Stephen Jones, 78, and his wife were in the Qantas lounge enjoying a coffee on their way home from a holiday in Christchurch on Sunday when they got the news – just 30 minutes before the final Melbourne to Adelaide leg took off.
The reason was that a pilot needed to get to Adelaide for a flight and could only do business class as per an enterprise agreement.
Speaking to Melbourne’s “3AW,” Mr Jones said he was offered 5000 Frequent Flyer points and an apology after a letter of complaint.
He claimed that the pilot who took his seat next to his wife “wouldn’t look at her.”
Mr. Jones, who served in Vietnam in a combat unit in the 1960s, claimed he turned down the offer of 5000 points because “I don’t think anything is going to change until there are ramifications for Qantas, or costs for Qantas when they upset their customers”.
According to Qantas, the pilot was under an enterprise agreement stipulating they must fly business class.
News.com.au understands a flight from Adelaide may have been canceled if they could not make it there.
Qantas confirmed it has apologized to Mr. Jones, and offers, including a partial refund, were made available.
Justin Lawrence, a partner at Henderson Ball lawyers, later told 3AW there was little customers can do about such a move by the airline and said it was “standard operating procedure.”

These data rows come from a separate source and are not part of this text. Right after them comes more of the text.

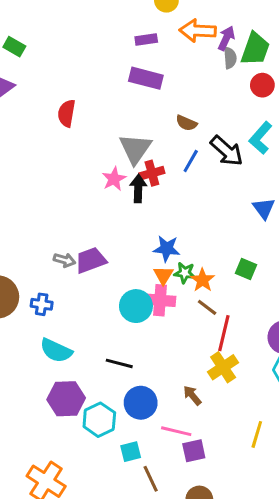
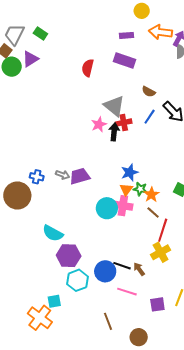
red semicircle: (67, 113) -> (88, 68), moved
gray triangle: (135, 149) -> (114, 106), turned -30
blue star: (167, 249) -> (130, 172), turned -30
blue cross: (42, 304) -> (37, 177), moved
black line: (119, 363) -> (122, 266), moved
purple hexagon: (66, 399) -> (69, 256), moved
purple square: (194, 451) -> (157, 304), moved
cyan square: (131, 452) -> (54, 301), moved

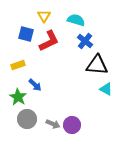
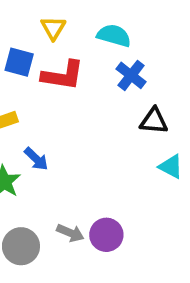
red L-shape: (49, 41) -> (63, 75), turned 35
black triangle: (97, 65) -> (154, 121), size x0.7
gray circle: (27, 119) -> (21, 246), moved

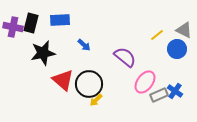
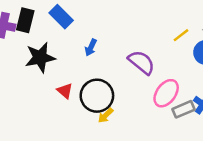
blue rectangle: (60, 20) -> (61, 17), turned 48
blue arrow: (84, 45) -> (91, 48), turned 72
red triangle: (63, 80) -> (65, 91), size x0.6

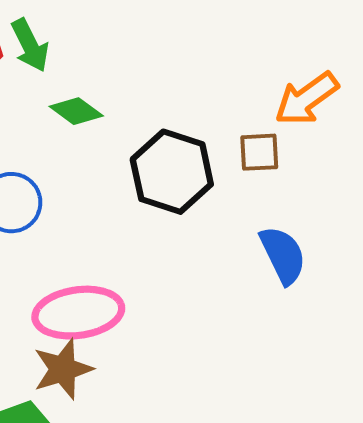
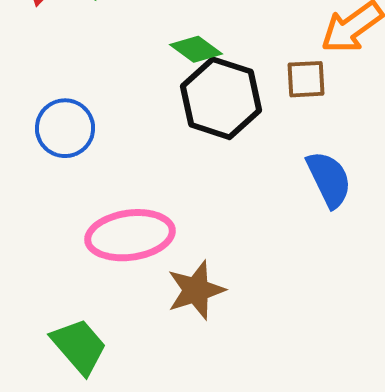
green diamond: (76, 111) -> (196, 49), moved
brown star: (63, 369) -> (196, 290), moved

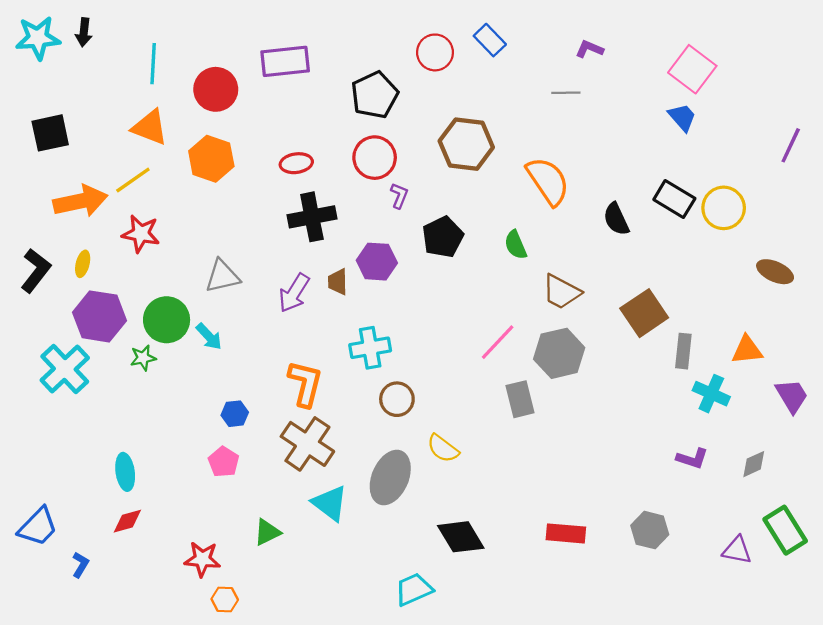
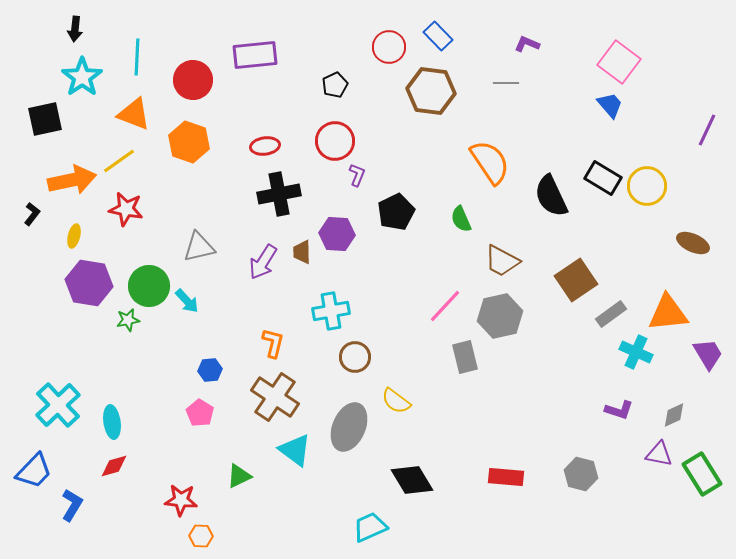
cyan star: (38, 38) -> (82, 77), moved, turned -30
black pentagon: (375, 95) -> (335, 85), size x0.6
brown hexagon: (466, 144) -> (431, 91), moved
black semicircle: (616, 219) -> (551, 196), size x1.4
black L-shape: (36, 271) -> (32, 214), moved, size x0.6
orange triangle: (747, 350) -> (668, 313), size x1.4
gray rectangle: (683, 351) -> (611, 314), turned 48
cyan cross: (65, 369) -> (58, 405), moved
orange L-shape: (305, 384) -> (273, 343), size x0.7
purple triangle: (737, 550) -> (659, 454), moved
blue L-shape: (80, 565) -> (72, 505), size x1.4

“Unfortunately, their terms of carriage allow them to do this sort of thing – this happens so often they’ve actually got a term for it, buckle up, they call this ‘involuntary downgrading,’” he said.
“They’ll overprescribe business class or first class, they will need to bump someone out, and they’ll do it almost immediately prior to the flight – not just Qantas, they all do it.
“Any time you go to a travel agent or online to Qantas to buy a seat, and we think we’re buying a seat in a particular class, there are no guarantees that when that plane takes off, you’ll be sitting in that class.”
Mr. Lawrence said in Europe, there is mandated compensation for such a downgrade, but that is not the case in Australia.
Mr. Jones said he understood that pilots were entitled to rest comfortably on their way to another flight, but the ordeal was “unsettling and made me a little irritable.”